C4J uses the assert mechanism of Java and extends it to interfaces and inheritance by separating the assertions in separate contract classes.
As contract classes are plain Java classes, software engineers have the full power of Java to express even complicated assertions.
Furthermore contract classes are stateful, as each instance of a protected class has its own instance of its protecting contract class.
Based on that simple and powerful concept C4J supports:

  • Class invariants.
  • Preconditions.
  • Postconditions, with access to return- and old-values.
  • Access to the public members of the guarded class from the contract implementation.
  • Annotations like @Pure to explicitly mark methods as "pure" (even methods defined in interfaces).
  • Automatic validation of pure methods, i.e. automatic checking that as pure annotated methods really do not have any side effects.

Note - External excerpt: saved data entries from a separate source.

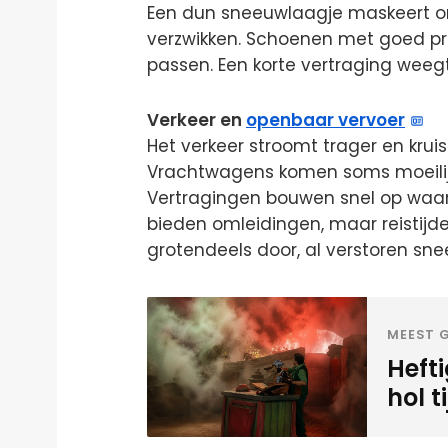
Een dun sneeuwlaagje maskeert o
verzwikken. Schoenen met goed prof
passen. Een korte vertraging weegt
Verkeer en
openbaar vervoer
Het verkeer stroomt trager en kruis
Vrachtwagens komen soms moeilijk w
Vertragingen bouwen snel op waar 
bieden omleidingen, maar reistijde
grotendeels door, al verstoren sne
MEEST G
Heft
hol t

  • Access to the "old" values of target attributes in postconditions.
  • Simple to use "unchanged" check in postconditions to ensure that a target attribute has not been changed by the method execution.
  • Contracts for interfaces, i.e. define a contract for an interface and all implementing classes (and their sub classes) will verify the contract.
  • Inheritance of contracts, i.e. extending classes or implementing interfaces inherits the parent's contracts, also for overridden methods.
  • Contracts for abstract methods, i.e. define a contract for an abstract method in an abstract class and all implementing classes (and their subclasses) will verify the contract.
  • External contracts allowing to attach contracts to legacy code.
  • Combinations of "internal" and "external" contracts in the same project.
  • Combinations of "interface contracts" and "class contracts", works like contract refinement.
  • Contract refinement, i.e. extending classes may define their own contracts in which case they are merged with the parent contracts according to the Liskov substitution principle.
  • Logging of contract validations.
  • Ability to configure which contracts should be activated and which not.
  • Ability to configure how to react to a contract violation, i.e. throwing an assertion error and stop the application or just logging the contract violation and continue the execution of the application.
  • Possibility to debug contracts in your favorite IDE.
  • Concurrency.
  • Writing contract classes using your favourite IDE's code completion features.
  • Refactoring and other Agile Software Engineering (ASE) techniques necessary in Scrum development teams.